Heartland Virus: Tick-Borne Illness Discovered In Missouri

New Tick-Borne Virus Discovered In Missouri

A never-before-seen tick-borne illness was responsible for sickening two farmers in Missouri in 2009, according to a new report from government researchers.

The virus has been dubbed the "Heartland virus" because it was found in America's so-called heartland, and because it was identified by a doctor at the Heartland Regional Medical Center, NPR reported.

Initially, Centers for Disease Control and Prevention researchers thought that the men were infected with the bacteria Ehrlichia chaffeensis, but lab results came back negative for that, they wrote in the New England Journal of Medicine study. They found that the virus is actually part of the genus phlebovirus. Phlebovirus is in the family of Bunyaviridae, which is also the family that the deadly rodent-borne hantavirus (which recently made headlines because of an outbreak in Yosemite National Park) is part of, NBC News reported.

However, the new "Heartland virus" is the only other phlebovirus, aside from China's SFTSV (severe fever with thrombocytopenia syndrome virus), that can be spread by ticks, according to NBC News.

One man, age 57 at the time, had just one tick bite, while the other one, age 67 at the time, was bitten as many as 20 times a day, WebMD reported. They lived on different farms miles apart, and experienced symptoms of diarrhea, fatigue, memory loss, low platelet counts and fever.
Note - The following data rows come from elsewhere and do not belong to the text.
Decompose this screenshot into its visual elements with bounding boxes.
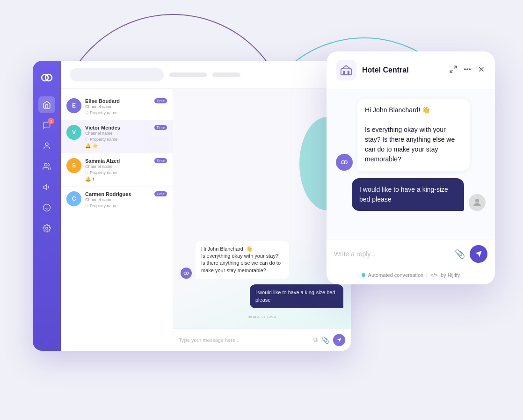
sidebar-item-team[interactable] <box>38 158 55 175</box>
svg-point-8 <box>46 227 48 230</box>
conv-icons-sammia: 🔔 ↑ <box>85 176 151 181</box>
chat-attach-icon[interactable]: 📎 <box>321 336 329 344</box>
conv-time-victor: Time <box>154 125 167 130</box>
expand-icon[interactable] <box>449 65 458 75</box>
conv-item-victor[interactable]: V Victor Mendes Channel name ⬡ Property … <box>61 120 173 153</box>
sidebar-item-settings[interactable] <box>38 220 55 237</box>
property-icon-sammia: ⬡ <box>85 170 88 174</box>
widget-title: Hotel Central <box>362 66 443 74</box>
widget-msg-text-agent: Hi John Blanchard! 👋Is everything okay w… <box>365 106 455 163</box>
footer-by-text: by Hijiffy <box>441 272 460 278</box>
conv-time-elise: Time <box>154 98 167 103</box>
widget-attach-icon[interactable]: 📎 <box>455 249 465 259</box>
conv-property-row-sammia: ⬡ Property name <box>85 170 151 175</box>
widget-reply-input[interactable] <box>334 250 450 258</box>
status-dot <box>362 273 365 277</box>
conv-name-carmen: Carmen Rodrigues <box>85 191 151 197</box>
msg-text-agent: Hi John Blanchard! 👋Is everything okay w… <box>201 246 281 273</box>
svg-point-5 <box>44 204 51 211</box>
widget-msg-text-user: I would like to have a king-size bed ple… <box>359 186 448 203</box>
widget-header-actions <box>449 65 486 75</box>
sidebar-item-home[interactable] <box>38 96 55 113</box>
conv-info-elise: Elise Boudard Channel name ⬡ Property na… <box>85 98 151 115</box>
msg-text-user: I would like to have a king-size bed ple… <box>255 290 335 302</box>
top-bar-tag2 <box>212 72 240 77</box>
chat-send-button[interactable] <box>333 334 345 346</box>
widget-logo: HOTELS <box>336 60 356 80</box>
svg-point-3 <box>44 163 47 166</box>
conv-item-sammia[interactable]: S Sammia Alzed Channel name ⬡ Property n… <box>61 153 173 187</box>
sidebar-item-emoji[interactable] <box>38 199 55 216</box>
widget-messages: Hi John Blanchard! 👋Is everything okay w… <box>327 89 495 239</box>
sidebar: 3 <box>33 61 61 351</box>
avatar-sammia: S <box>66 158 81 173</box>
widget-footer: Automated conversation | </> by Hijiffy <box>327 268 495 284</box>
chat-area: Hi John Blanchard! 👋Is everything okay w… <box>173 89 351 351</box>
msg-bubble-user: I would like to have a king-size bed ple… <box>250 284 343 308</box>
conv-property-carmen: Property name <box>90 203 117 208</box>
conv-item-elise[interactable]: E Elise Boudard Channel name ⬡ Property … <box>61 94 173 120</box>
avatar-victor: V <box>66 125 81 140</box>
widget-input-area: 📎 <box>327 239 495 268</box>
svg-text:HOTELS: HOTELS <box>343 74 350 76</box>
hotel-widget: HOTELS Hotel Central <box>327 51 495 284</box>
footer-status-text: Automated conversation <box>368 272 424 278</box>
user-avatar-widget <box>469 194 486 211</box>
conv-name-sammia: Sammia Alzed <box>85 158 151 164</box>
main-content: E Elise Boudard Channel name ⬡ Property … <box>61 61 351 351</box>
close-icon[interactable] <box>477 65 486 75</box>
widget-msg-row-agent: Hi John Blanchard! 👋Is everything okay w… <box>336 99 486 171</box>
widget-bubble-user: I would like to have a king-size bed ple… <box>352 178 464 211</box>
chat-input-bar: Type your message here.. ⧉ 📎 <box>173 328 351 351</box>
sidebar-item-contacts[interactable] <box>38 138 55 154</box>
svg-marker-4 <box>44 185 47 190</box>
conv-channel-victor: Channel name <box>85 131 151 136</box>
conv-item-carmen[interactable]: C Carmen Rodrigues Channel name ⬡ Proper… <box>61 187 173 213</box>
widget-header: HOTELS Hotel Central <box>327 51 495 89</box>
conversations-list: E Elise Boudard Channel name ⬡ Property … <box>61 89 173 351</box>
app-logo <box>39 70 54 85</box>
property-icon-carmen: ⬡ <box>85 203 88 208</box>
conv-property-row-elise: ⬡ Property name <box>85 110 151 115</box>
conv-channel-sammia: Channel name <box>85 164 151 169</box>
conv-info-sammia: Sammia Alzed Channel name ⬡ Property nam… <box>85 158 151 181</box>
conv-property-row-victor: ⬡ Property name <box>85 137 151 142</box>
conv-info-victor: Victor Mendes Channel name ⬡ Property na… <box>85 125 151 148</box>
conv-icons-victor: 🔔 ⭐ <box>85 143 151 148</box>
top-bar-tag1 <box>169 72 207 77</box>
msg-row-user: I would like to have a king-size bed ple… <box>181 284 343 308</box>
agent-avatar <box>181 268 192 279</box>
top-bar <box>61 61 351 89</box>
footer-separator: | <box>426 272 428 278</box>
conv-property-row-carmen: ⬡ Property name <box>85 203 151 208</box>
conv-name-elise: Elise Boudard <box>85 98 151 104</box>
widget-msg-row-user: I would like to have a king-size bed ple… <box>336 178 486 211</box>
avatar-elise: E <box>66 98 81 113</box>
search-bar-placeholder <box>70 68 164 81</box>
two-col-layout: E Elise Boudard Channel name ⬡ Property … <box>61 89 351 351</box>
conv-name-victor: Victor Mendes <box>85 125 151 130</box>
property-icon-victor: ⬡ <box>85 137 88 141</box>
widget-send-button[interactable] <box>470 245 487 263</box>
svg-line-16 <box>450 70 452 72</box>
more-options-icon[interactable] <box>463 65 472 75</box>
svg-point-24 <box>475 199 479 203</box>
app-window: 3 <box>33 61 351 351</box>
msg-bubble-agent: Hi John Blanchard! 👋Is everything okay w… <box>196 241 289 279</box>
svg-point-17 <box>465 69 465 70</box>
messages-badge: 3 <box>48 118 54 124</box>
sidebar-item-messages[interactable]: 3 <box>38 117 55 134</box>
conv-property-victor: Property name <box>90 137 117 142</box>
conv-property-sammia: Property name <box>90 170 117 175</box>
widget-agent-avatar <box>336 154 353 171</box>
conv-time-sammia: Time <box>154 158 167 163</box>
bell-icon: 🔔 <box>85 143 91 148</box>
chat-copy-icon[interactable]: ⧉ <box>313 336 318 344</box>
svg-line-15 <box>454 66 457 68</box>
sidebar-item-campaigns[interactable] <box>38 179 55 196</box>
conv-property-elise: Property name <box>90 110 117 115</box>
conv-time-carmen: Time <box>154 191 167 196</box>
svg-point-18 <box>467 69 468 70</box>
up-icon: ↑ <box>92 176 94 181</box>
chat-input-placeholder[interactable]: Type your message here.. <box>179 337 309 343</box>
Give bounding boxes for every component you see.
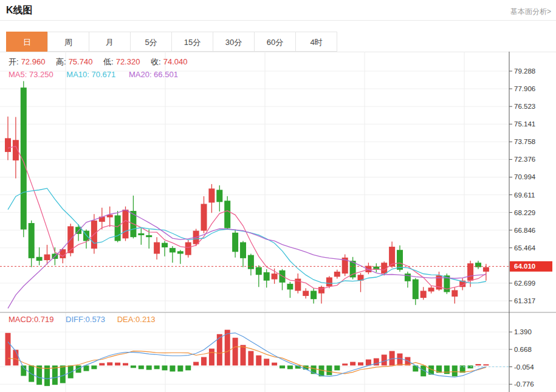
svg-text:0.668: 0.668 [514,346,532,353]
kline-chart[interactable]: 79.28877.90676.52375.14173.75872.37670.9… [0,52,556,392]
tab-4hour[interactable]: 4时 [295,32,337,52]
svg-text:72.376: 72.376 [514,156,535,163]
header: K线图 基本面分析> [0,0,556,21]
svg-text:-0.776: -0.776 [514,380,534,388]
svg-text:64.010: 64.010 [514,263,535,270]
svg-text:70.994: 70.994 [514,173,536,181]
svg-text:76.523: 76.523 [514,103,535,110]
axis-layer: 79.28877.90676.52375.14173.75872.37670.9… [0,52,556,392]
kline-app: K线图 基本面分析> 日 周 月 5分 15分 30分 60分 4时 79.28… [0,0,556,392]
svg-text:62.699: 62.699 [514,280,535,287]
svg-text:73.758: 73.758 [514,138,535,145]
tab-month[interactable]: 月 [89,32,131,52]
tab-15min[interactable]: 15分 [171,32,213,52]
svg-text:1.390: 1.390 [514,328,532,335]
svg-text:69.611: 69.611 [514,191,535,199]
svg-text:79.288: 79.288 [514,67,535,75]
svg-text:75.141: 75.141 [514,120,535,128]
macd-layer [5,330,510,387]
svg-text:65.464: 65.464 [514,244,536,252]
svg-text:77.906: 77.906 [514,85,535,92]
tab-week[interactable]: 周 [47,32,89,52]
svg-text:61.317: 61.317 [514,297,535,304]
period-tabs: 日 周 月 5分 15分 30分 60分 4时 [6,32,337,52]
chart-area: 79.28877.90676.52375.14173.75872.37670.9… [0,52,556,392]
fundamental-analysis-link[interactable]: 基本面分析> [510,7,551,17]
tab-day[interactable]: 日 [6,32,48,52]
page-title: K线图 [6,4,33,17]
svg-text:68.229: 68.229 [514,209,535,216]
grid-layer [0,52,509,392]
svg-text:66.846: 66.846 [514,227,535,234]
tab-60min[interactable]: 60分 [254,32,296,52]
tab-5min[interactable]: 5分 [130,32,172,52]
tab-30min[interactable]: 30分 [213,32,255,52]
svg-text:-0.054: -0.054 [514,363,534,371]
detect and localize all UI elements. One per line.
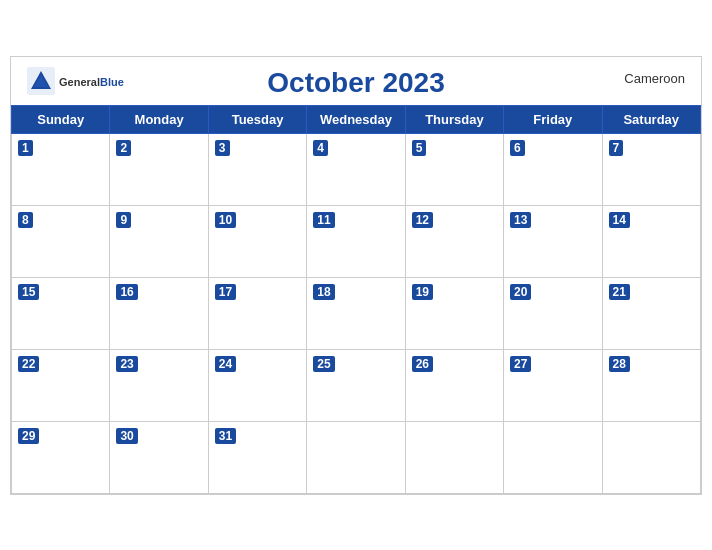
- calendar-cell: 1: [12, 133, 110, 205]
- day-number-22: 22: [18, 356, 39, 372]
- calendar-cell: [405, 421, 503, 493]
- day-number-8: 8: [18, 212, 33, 228]
- calendar-cell: 28: [602, 349, 700, 421]
- week-row-2: 891011121314: [12, 205, 701, 277]
- calendar-cell: 9: [110, 205, 208, 277]
- header-wednesday: Wednesday: [307, 105, 405, 133]
- day-number-17: 17: [215, 284, 236, 300]
- day-number-28: 28: [609, 356, 630, 372]
- header-saturday: Saturday: [602, 105, 700, 133]
- calendar-cell: 24: [208, 349, 306, 421]
- calendar-cell: 30: [110, 421, 208, 493]
- calendar-body: 1234567891011121314151617181920212223242…: [12, 133, 701, 493]
- header-sunday: Sunday: [12, 105, 110, 133]
- calendar-cell: 20: [504, 277, 602, 349]
- calendar-cell: 16: [110, 277, 208, 349]
- day-number-29: 29: [18, 428, 39, 444]
- logo-blue-text: Blue: [100, 76, 124, 88]
- calendar-cell: 3: [208, 133, 306, 205]
- calendar-cell: 10: [208, 205, 306, 277]
- calendar-cell: 13: [504, 205, 602, 277]
- calendar-title: October 2023: [267, 67, 444, 99]
- header-monday: Monday: [110, 105, 208, 133]
- day-number-9: 9: [116, 212, 131, 228]
- day-number-21: 21: [609, 284, 630, 300]
- calendar-cell: 8: [12, 205, 110, 277]
- day-number-31: 31: [215, 428, 236, 444]
- week-row-1: 1234567: [12, 133, 701, 205]
- day-number-4: 4: [313, 140, 328, 156]
- calendar-container: GeneralBlue October 2023 Cameroon Sunday…: [10, 56, 702, 495]
- calendar-cell: 18: [307, 277, 405, 349]
- calendar-cell: 25: [307, 349, 405, 421]
- calendar-cell: 23: [110, 349, 208, 421]
- logo-general-text: General: [59, 76, 100, 88]
- calendar-cell: [504, 421, 602, 493]
- day-number-15: 15: [18, 284, 39, 300]
- calendar-header: GeneralBlue October 2023 Cameroon: [11, 57, 701, 105]
- calendar-cell: [307, 421, 405, 493]
- header-thursday: Thursday: [405, 105, 503, 133]
- calendar-cell: 21: [602, 277, 700, 349]
- header-friday: Friday: [504, 105, 602, 133]
- calendar-cell: 17: [208, 277, 306, 349]
- day-number-1: 1: [18, 140, 33, 156]
- calendar-cell: 19: [405, 277, 503, 349]
- calendar-cell: 26: [405, 349, 503, 421]
- day-number-23: 23: [116, 356, 137, 372]
- day-number-10: 10: [215, 212, 236, 228]
- day-number-3: 3: [215, 140, 230, 156]
- day-number-19: 19: [412, 284, 433, 300]
- day-number-20: 20: [510, 284, 531, 300]
- day-number-6: 6: [510, 140, 525, 156]
- calendar-cell: 27: [504, 349, 602, 421]
- calendar-grid: Sunday Monday Tuesday Wednesday Thursday…: [11, 105, 701, 494]
- day-number-25: 25: [313, 356, 334, 372]
- week-row-3: 15161718192021: [12, 277, 701, 349]
- calendar-cell: 6: [504, 133, 602, 205]
- day-number-2: 2: [116, 140, 131, 156]
- calendar-cell: 12: [405, 205, 503, 277]
- day-number-24: 24: [215, 356, 236, 372]
- country-label: Cameroon: [624, 71, 685, 86]
- week-row-4: 22232425262728: [12, 349, 701, 421]
- logo-area: GeneralBlue: [27, 67, 124, 95]
- day-number-16: 16: [116, 284, 137, 300]
- calendar-cell: 31: [208, 421, 306, 493]
- calendar-cell: 29: [12, 421, 110, 493]
- day-number-7: 7: [609, 140, 624, 156]
- calendar-cell: 4: [307, 133, 405, 205]
- calendar-cell: 15: [12, 277, 110, 349]
- day-number-27: 27: [510, 356, 531, 372]
- calendar-cell: 2: [110, 133, 208, 205]
- weekday-header-row: Sunday Monday Tuesday Wednesday Thursday…: [12, 105, 701, 133]
- calendar-cell: [602, 421, 700, 493]
- day-number-13: 13: [510, 212, 531, 228]
- week-row-5: 293031: [12, 421, 701, 493]
- calendar-cell: 22: [12, 349, 110, 421]
- day-number-26: 26: [412, 356, 433, 372]
- calendar-cell: 7: [602, 133, 700, 205]
- calendar-cell: 11: [307, 205, 405, 277]
- day-number-30: 30: [116, 428, 137, 444]
- day-number-12: 12: [412, 212, 433, 228]
- general-blue-logo-icon: [27, 67, 55, 95]
- day-number-11: 11: [313, 212, 334, 228]
- calendar-cell: 14: [602, 205, 700, 277]
- day-number-14: 14: [609, 212, 630, 228]
- day-number-5: 5: [412, 140, 427, 156]
- logo-text: GeneralBlue: [59, 72, 124, 90]
- day-number-18: 18: [313, 284, 334, 300]
- calendar-cell: 5: [405, 133, 503, 205]
- header-tuesday: Tuesday: [208, 105, 306, 133]
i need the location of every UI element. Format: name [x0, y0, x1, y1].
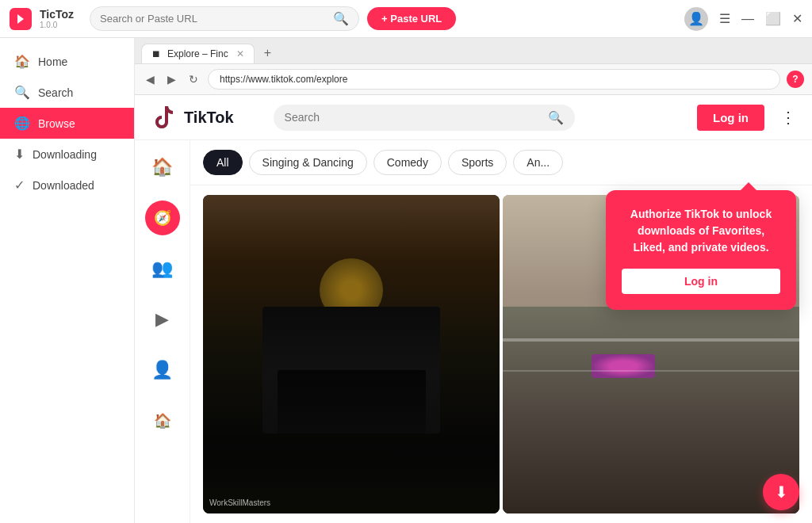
app-name: TicToz	[40, 8, 74, 21]
tab-bar: ⏹ Explore – Finc ✕ +	[135, 38, 812, 64]
search-icon: 🔍	[14, 85, 30, 100]
video-thumbnail-1[interactable]: WorkSkillMasters	[203, 195, 500, 513]
app-title-block: TicToz 1.0.0	[40, 8, 74, 29]
new-tab-button[interactable]: +	[258, 43, 278, 63]
tab-title: Explore – Finc	[167, 48, 228, 59]
paste-url-button[interactable]: + Paste URL	[367, 7, 456, 30]
back-button[interactable]: ◀	[143, 71, 158, 87]
sidebar-browse-label: Browse	[38, 117, 75, 130]
menu-button[interactable]: ☰	[719, 11, 730, 26]
category-all[interactable]: All	[203, 150, 243, 175]
address-bar-row: ◀ ▶ ↻ ?	[135, 64, 812, 95]
titlebar-search-icon: 🔍	[333, 11, 349, 26]
sidebar-item-downloading[interactable]: ⬇ Downloading	[0, 139, 134, 170]
auth-popup-login-button[interactable]: Log in	[622, 269, 780, 294]
address-input[interactable]	[208, 69, 780, 90]
svg-marker-0	[17, 14, 24, 24]
sidebar-search-label: Search	[38, 86, 73, 99]
sidebar-item-downloaded[interactable]: ✓ Downloaded	[0, 170, 134, 200]
close-button[interactable]: ✕	[792, 11, 802, 26]
main-layout: 🏠 Home 🔍 Search 🌐 Browse ⬇ Downloading ✓…	[0, 38, 812, 523]
tiktok-nav-following[interactable]: 👥	[145, 251, 180, 286]
tiktok-search-bar[interactable]: 🔍	[274, 105, 575, 131]
tiktok-logo-text: TikTok	[184, 109, 234, 127]
tiktok-nav-profile[interactable]: 👤	[145, 353, 180, 387]
download-fab-button[interactable]: ⬇	[763, 474, 799, 510]
browser-tab[interactable]: ⏹ Explore – Finc ✕	[141, 44, 255, 63]
browser-area: ⏹ Explore – Finc ✕ + ◀ ▶ ↻ ?	[135, 38, 812, 523]
tiktok-nav-explore[interactable]: 🧭	[145, 200, 180, 235]
downloaded-icon: ✓	[14, 178, 25, 193]
tab-close-button[interactable]: ✕	[236, 48, 244, 59]
category-singing[interactable]: Singing & Dancing	[249, 150, 367, 175]
sidebar-item-home[interactable]: 🏠 Home	[0, 46, 134, 77]
tab-favicon: ⏹	[151, 48, 163, 59]
minimize-button[interactable]: —	[741, 12, 754, 26]
window-controls: 👤 ☰ — ⬜ ✕	[684, 7, 802, 31]
tiktok-content-area: TikTok 🔍 Log in ⋮ 🏠 🧭 👥 ▶ 👤 🏠	[135, 95, 812, 523]
tiktok-more-button[interactable]: ⋮	[780, 108, 796, 127]
user-avatar[interactable]: 👤	[684, 7, 708, 31]
tiktok-search-input[interactable]	[285, 111, 542, 124]
maximize-button[interactable]: ⬜	[765, 11, 781, 26]
downloading-icon: ⬇	[14, 147, 25, 162]
browse-icon: 🌐	[14, 116, 30, 131]
tiktok-logo: TikTok	[151, 103, 234, 132]
tiktok-nav-shop[interactable]: 🏠	[145, 403, 180, 438]
video-content-1	[203, 195, 500, 513]
category-sports[interactable]: Sports	[448, 150, 507, 175]
sidebar-item-search[interactable]: 🔍 Search	[0, 77, 134, 108]
app-version: 1.0.0	[40, 21, 74, 29]
sidebar-downloaded-label: Downloaded	[33, 179, 94, 192]
refresh-button[interactable]: ↻	[186, 71, 201, 87]
tiktok-header: TikTok 🔍 Log in ⋮	[135, 95, 812, 140]
sidebar-item-browse[interactable]: 🌐 Browse	[0, 108, 134, 139]
category-comedy[interactable]: Comedy	[373, 150, 442, 175]
tiktok-nav: 🏠 🧭 👥 ▶ 👤 🏠	[135, 140, 190, 523]
category-anime[interactable]: An...	[513, 150, 563, 175]
auth-popup-text: Authorize TikTok to unlock downloads of …	[622, 206, 780, 256]
titlebar-search-input[interactable]	[100, 13, 328, 25]
titlebar-search-wrapper[interactable]: 🔍	[90, 6, 359, 31]
categories-bar: All Singing & Dancing Comedy Sports An..…	[190, 140, 812, 185]
video-1-label: WorkSkillMasters	[209, 498, 270, 507]
app-logo-icon	[14, 13, 27, 25]
home-icon: 🏠	[14, 54, 30, 69]
sidebar-downloading-label: Downloading	[33, 148, 97, 161]
sidebar-home-label: Home	[38, 55, 67, 68]
titlebar: TicToz 1.0.0 🔍 + Paste URL 👤 ☰ — ⬜ ✕	[0, 0, 812, 38]
app-logo	[10, 8, 32, 30]
tiktok-nav-live[interactable]: ▶	[145, 302, 180, 337]
left-sidebar: 🏠 Home 🔍 Search 🌐 Browse ⬇ Downloading ✓…	[0, 38, 135, 523]
forward-button[interactable]: ▶	[164, 71, 179, 87]
tiktok-logo-icon	[151, 103, 179, 132]
tiktok-search-icon: 🔍	[548, 110, 564, 125]
tiktok-nav-home[interactable]: 🏠	[145, 150, 180, 185]
auth-popup: Authorize TikTok to unlock downloads of …	[606, 190, 796, 310]
tiktok-login-button[interactable]: Log in	[697, 105, 764, 131]
help-button[interactable]: ?	[787, 71, 804, 88]
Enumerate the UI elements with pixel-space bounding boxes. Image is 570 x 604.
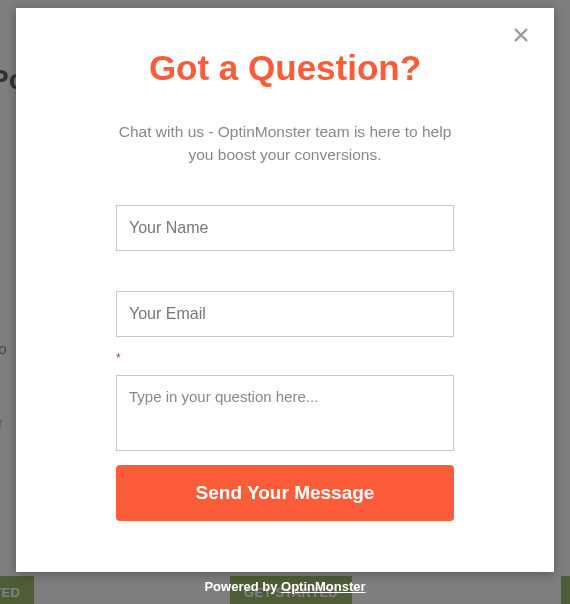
required-indicator: *: [116, 351, 454, 365]
modal-heading: Got a Question?: [116, 48, 454, 88]
powered-by-prefix: Powered by: [204, 579, 281, 594]
powered-by-link[interactable]: OptinMonster: [281, 579, 366, 594]
close-icon: [512, 26, 530, 44]
name-input[interactable]: [116, 205, 454, 251]
email-input[interactable]: [116, 291, 454, 337]
submit-button[interactable]: Send Your Message: [116, 465, 454, 521]
message-input[interactable]: [116, 375, 454, 451]
contact-modal: Got a Question? Chat with us - OptinMons…: [16, 8, 554, 572]
modal-subtext: Chat with us - OptinMonster team is here…: [116, 120, 454, 167]
powered-by-footer: Powered by OptinMonster: [0, 579, 570, 594]
close-button[interactable]: [512, 26, 532, 46]
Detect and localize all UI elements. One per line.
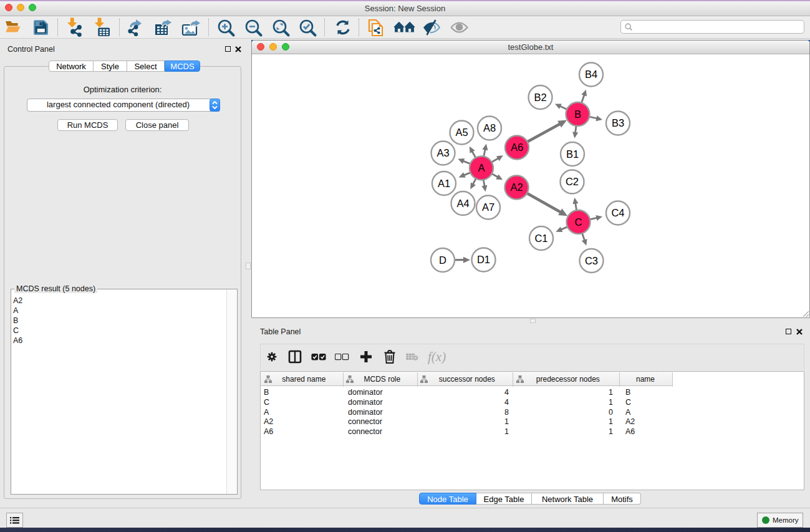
svg-text:B: B <box>574 109 581 120</box>
svg-text:C2: C2 <box>566 176 579 187</box>
svg-text:D: D <box>439 254 446 266</box>
svg-text:A: A <box>478 162 485 173</box>
svg-text:A1: A1 <box>438 178 450 189</box>
svg-text:C4: C4 <box>611 207 624 218</box>
svg-text:C3: C3 <box>585 255 598 266</box>
svg-text:A7: A7 <box>482 201 494 213</box>
svg-text:C: C <box>575 216 582 228</box>
svg-text:A8: A8 <box>483 122 496 133</box>
svg-text:B1: B1 <box>566 148 579 160</box>
svg-text:A4: A4 <box>456 198 469 209</box>
svg-text:A2: A2 <box>510 181 523 193</box>
svg-text:B2: B2 <box>534 92 546 103</box>
svg-text:A5: A5 <box>455 127 468 138</box>
svg-text:A3: A3 <box>436 147 449 158</box>
svg-text:C1: C1 <box>534 233 547 244</box>
svg-text:B4: B4 <box>585 69 597 80</box>
svg-text:D1: D1 <box>477 254 490 265</box>
svg-text:A6: A6 <box>511 142 523 153</box>
svg-text:B3: B3 <box>612 117 624 128</box>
Lone-star ticks are common in the area where the men are from, but researchers have been unable to find any of these ticks in the area that carry the virus, according to WebMD.

Even though these are the only two people in the world to have contracted this specific kind of virus, it could be more prevalent than is currently realized. "We expect to find new cases," Dr. William Nicholson, of the CDC, told NPR. "We expect this thing may be wider in geographic distribution than we currently know."